When I first saw this latest of WordPress’ ‘365 Days of Writing Prompts’ looming on the horizon, I must say that it sounded quite interesting. After all, in the sixty-odd summers that I’ve been shuffling around this mortal coil, I’ve read a fair number of works of fiction and seen plenty of movies. So I thought the worst that could happen would be that I’d be spoilt for choice.

To an extent this has proved correct. It’s certainly very hard to pick out a single favourite when so many possibilities sprang to mind more or less immediately. Unfortunately, though, a fair few of the fictional characters that have stuck in the memory haven’t necessarily done so for the right reasons. Which would obviously make the interview process a bit fraught.
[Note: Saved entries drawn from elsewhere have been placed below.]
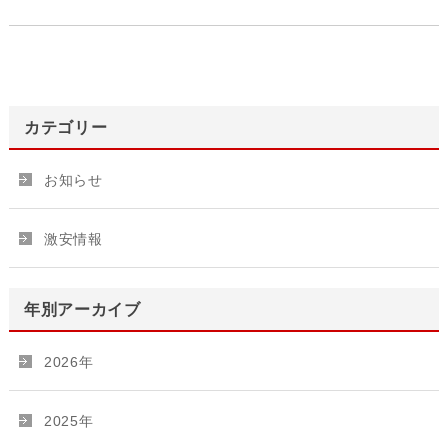
カテゴリー
お知らせ
激安情報
年別アーカイブ
2026年
2025年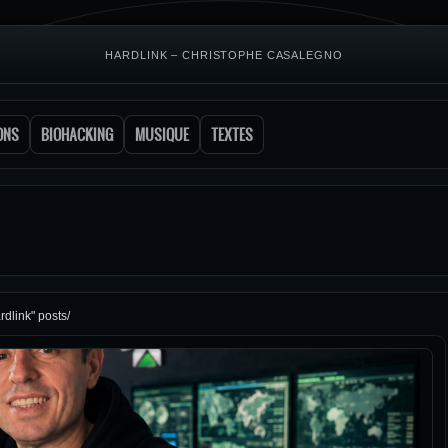
HARDLINK – CHRISTOPHE CASALEGNO
ONS
BIOHACKING
MUSIQUE
TEXTES
rdlink" posts/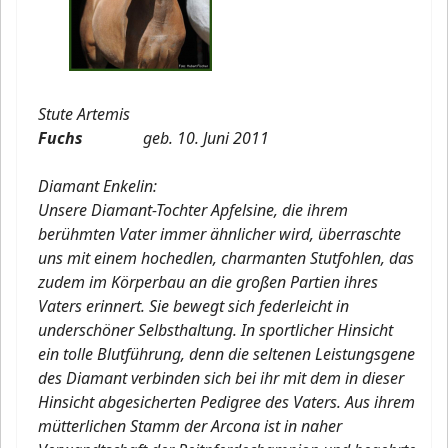
Stute Artemis
Fuchs
geb.
10. Juni 2011
Diamant Enkelin:
Unsere Diamant-Tochter Apfelsine, die ihrem
berühmten Vater immer ähnlicher wird, überraschte
uns mit einem hochedlen, charmanten Stutfohlen, das
zudem im Körperbau an die großen Partien ihres
Vaters erinnert. Sie bewegt sich federleicht in
underschöner Selbsthaltung. In sportlicher Hinsicht
ein tolle Blutführung, denn die seltenen Leistungsgene
des Diamant verbinden sich bei ihr mit dem in dieser
Hinsicht abgesicherten Pedigree des Vaters. Aus ihrem
mütterlichen Stamm der Arcona ist in naher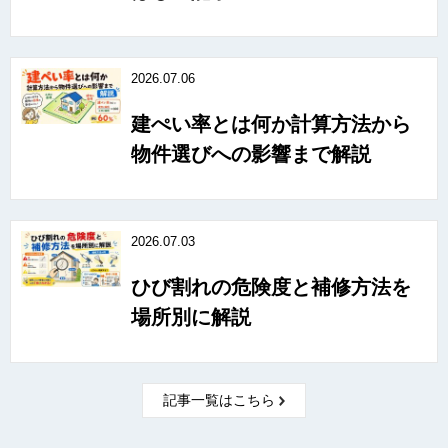
2026.07.06
建ぺい率とは何か計算方法から
物件選びへの影響まで解説
2026.07.03
ひび割れの危険度と補修方法を
場所別に解説
記事一覧はこちら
For example:

  • I can’t imagine I’d have much to ask the odious Melmotte from Trollope’s ‘The Way We Live Now’, apart perhaps from ‘why are you such an evil, crooked bastard? and ‘how did your creator know about Robert Maxwell before he was even born?’
  • Obviously it wouldn’t matter what question I posed to Travis Bickle because the answer would be ‘You talkin’ to me? You talkin’ to me?’
  • And as for Hannibal Lecter’s favourite food and wine, well they’re already a matter of public record.

Even with more sympathetic – even heroic – fictional favourites, the interview process could prove less than straightforward:

  • Shakespeare’s Hamlet: Well, my Lord, thank you for sharing your views on the misery of life and the fearful uncertainty of death, but I only wanted to know whether you’d ever seen Star Wars. And for God’s sake, just make your mind up.
  • Leopold Bloom from James Joyce’s ‘Ulysses’: Sorry to interrupt, but I’m really not interested in what you had for breakfast and nor are my readers; in fact, I don’t even remember asking.
  • Jude Fawley (Thomas Hardy’s ‘Jude The Obscure’): oh, cheer up; you’re making the rest of us miserable.

However, I finally found the perfect subject for this project: The Luggage from Terry Pratchett’s ‘Discworld’ books: a creation of sheer literary genius, and genuinely one of my favourite fictional characters.

Now I assume that pretty well everyone has heard of Discworld (and if not, then there’s really no hope for you unless you immediately rectify the situation by starting with ‘The Colour of Magic’). However, for the uninitiated, the Luggage is, to quote the ‘Daily Telegraph’ (and that’s not something I do every day of the week, believe me):

“Speechless, lethal and heralded only by the patter of thousands of tiny feet, this ambulant, man-eating suitcase is one of Pratchett’s most disturbing and brilliant creations. Constructed from “sapient pearwood” and faithful unto death to its owner…the Luggage can snap up predators or dirty socks with the same blank abandon, popping open its lid again to reveal piles of clean laundry smelling of lavender.  

At this point I must apologise in advance for a bit of name-dropping. About twenty years ago, when we lived in Scotland, our next-door-but-one neighbours were the parents of the novelist Iain Banks (now, very sadly, no longer with us). We met him once at a drinks do at Tom and Effie’s. He was quite charming, very interesting and highly amusing.

It so happened that I’d been reading a Discworld book just recently, so the conversation naturally turned to the series, and I mentioned that The Luggage was one of my favourite ‘characters’. Iain agreed with enthusiasm; as an author, he said he was envious of a character that could convey so much without ever actually uttering a word.

Of course, it’s the genius of Pratchett that brings the speechless character alive, as when he writes of the Luggage having ‘a particularly malevolent look about its keyhole, the sort of look that says “Go on — make my day”‘.

Now, even with my rapidly sinking boredom threshold, that’s exactly the kind of character I could listen to all day.